:: Problem requirements ::
Please reproduce every record exactly as written, leaving out the pictures.

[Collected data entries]
○ ○ ○

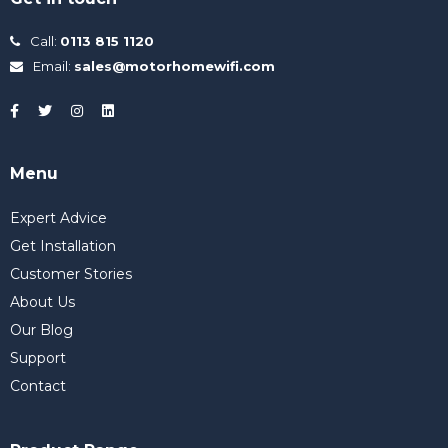
Call:
0113 815 1120
Email:
sales@motorhomewifi.com
Menu
Expert Advice
Get Installation
Customer Stories
About Us
Our Blog
Support
Contact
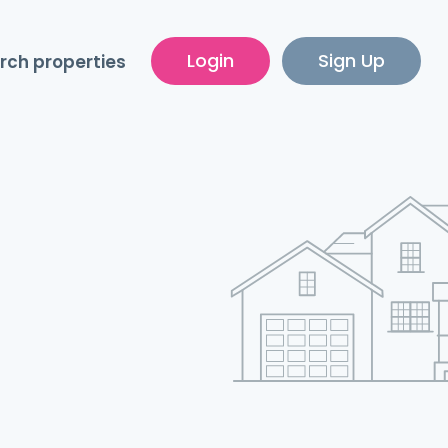
Login
Sign Up
rch properties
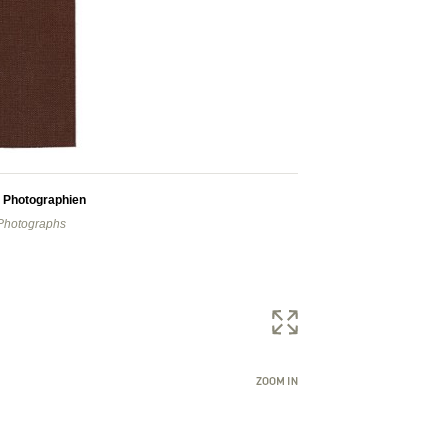
) Photographien
 Photographs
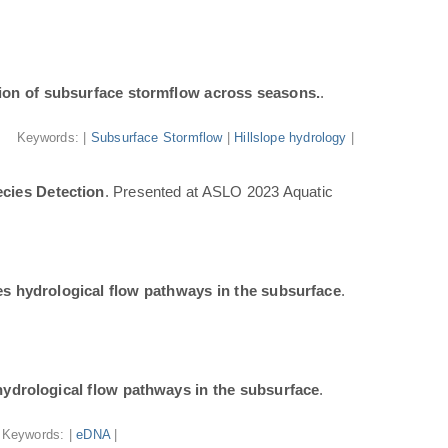
ion of subsurface stormflow across seasons.
.
Keywords: |
Subsurface Stormflow
|
Hillslope hydrology
|
cies Detection
. Presented at ASLO 2023 Aquatic
tes hydrological flow pathways in the subsurface
.
 hydrological flow pathways in the subsurface
.
Keywords: |
eDNA
|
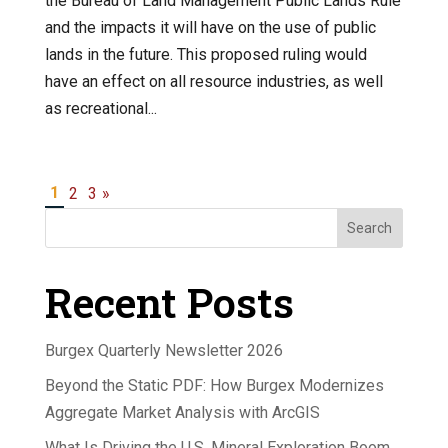
the Bureau of Land Management Public Lands Rule
and the impacts it will have on the use of public
lands in the future. This proposed ruling would
have an effect on all resource industries, as well
as recreational...
1
2
3
»
Search
Recent Posts
Burgex Quarterly Newsletter 2026
Beyond the Static PDF: How Burgex Modernizes
Aggregate Market Analysis with ArcGIS
What Is Driving the U.S. Mineral Exploration Boom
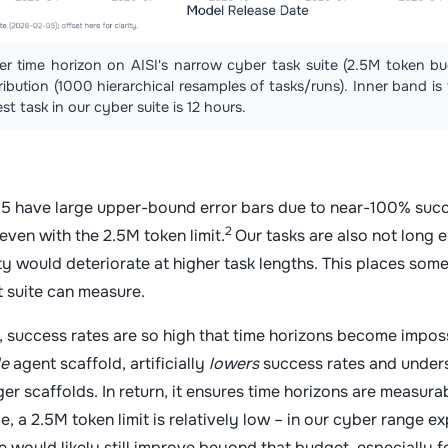
yber time horizon on AISI's narrow cyber task suite (2.5M token
ibution (1000 hierarchical resamples of tasks/runs). Inner band i
st task in our cyber suite is 12 hours.
 have large upper-bound error bars due to near-100% succ
2
 even with the 2.5M token limit.
Our tasks are also not long
ity would deteriorate at higher task lengths. This places some
st suite can measure.
 success rates are so high that time horizons become impossi
le
agent scaffold, artificially
lowers
success rates and under
er scaffolds. In return, it ensures time horizons are measu
e, a 2.5M token limit is relatively low – in our cyber range 
 would likely still improve beyond that budget, especially f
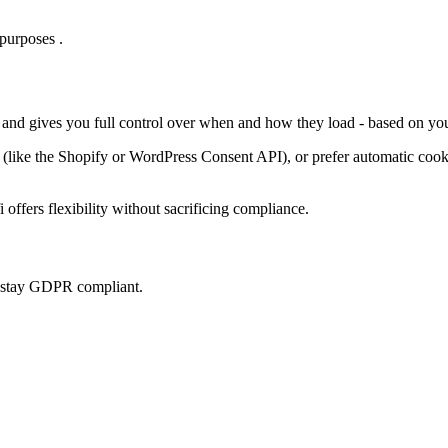
purposes .
, and gives you full control over when and how they load - based on you
ke the Shopify or WordPress Consent API), or prefer automatic cookie 
offers flexibility without sacrificing compliance.
u stay GDPR compliant.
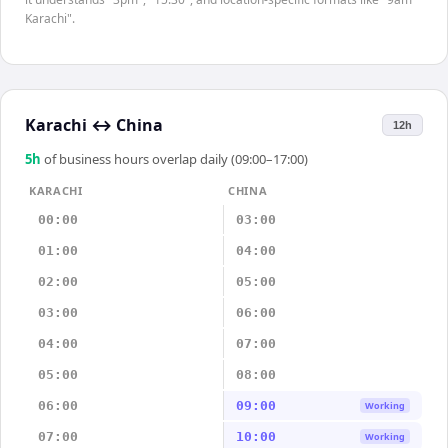
Karachi".
Karachi
↔
China
12h
5
h
of business hours overlap daily (09:00–17:00)
KARACHI
CHINA
00:00
03:00
01:00
04:00
02:00
05:00
03:00
06:00
04:00
07:00
05:00
08:00
06:00
09:00
Working
07:00
10:00
Working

○ ○ ○

:: Output for this task ::
Call:
0113 815 1120
Email:
sales@motorhomewifi.com
Menu
Expert Advice
Get Installation
Customer Stories
About Us
Our Blog
Support
Contact
Login
Sign Up
rch properties
) Photographien
 Photographs
ion of subsurface stormflow across seasons.
.
Keywords: |
Subsurface Stormflow
|
Hillslope hydrology
|
cies Detection
. Presented at ASLO 2023 Aquatic
tes hydrological flow pathways in the subsurface
.
 hydrological flow pathways in the subsurface
.
Keywords: |
eDNA
|
the Bureau of Land Management Public Lands Rule
and the impacts it will have on the use of public
lands in the future. This proposed ruling would
have an effect on all resource industries, as well
as recreational...
1
2
3
»
Search
Recent Posts
Burgex Quarterly Newsletter 2026
Beyond the Static PDF: How Burgex Modernizes
Aggregate Market Analysis with ArcGIS
What Is Driving the U.S. Mineral Exploration Boom
yber time horizon on AISI's narrow cyber task suite (2.5M token
ibution (1000 hierarchical resamples of tasks/runs). Inner band i
st task in our cyber suite is 12 hours.
 have large upper-bound error bars due to near-100% succ
2
 even with the 2.5M token limit.
Our tasks are also not long
ity would deteriorate at higher task lengths. This places some
st suite can measure.
 success rates are so high that time horizons become impossi
le
agent scaffold, artificially
lowers
success rates and under
er scaffolds. In return, it ensures time horizons are measu
e, a 2.5M token limit is relatively low – in our cyber range 
 would likely still improve beyond that budget, especially f
purposes .
, and gives you full control over when and how they load - based on you
ke the Shopify or WordPress Consent API), or prefer automatic cookie 
offers flexibility without sacrificing compliance.
u stay GDPR compliant.
Karachi".
Karachi
↔
China
12h
5
h
of business hours overlap daily (09:00–17:00)
KARACHI
CHINA
00:00
03:00
01:00
04:00
02:00
05:00
03:00
06:00
04:00
07:00
05:00
08:00
06:00
09:00
Working
07:00
10:00
Working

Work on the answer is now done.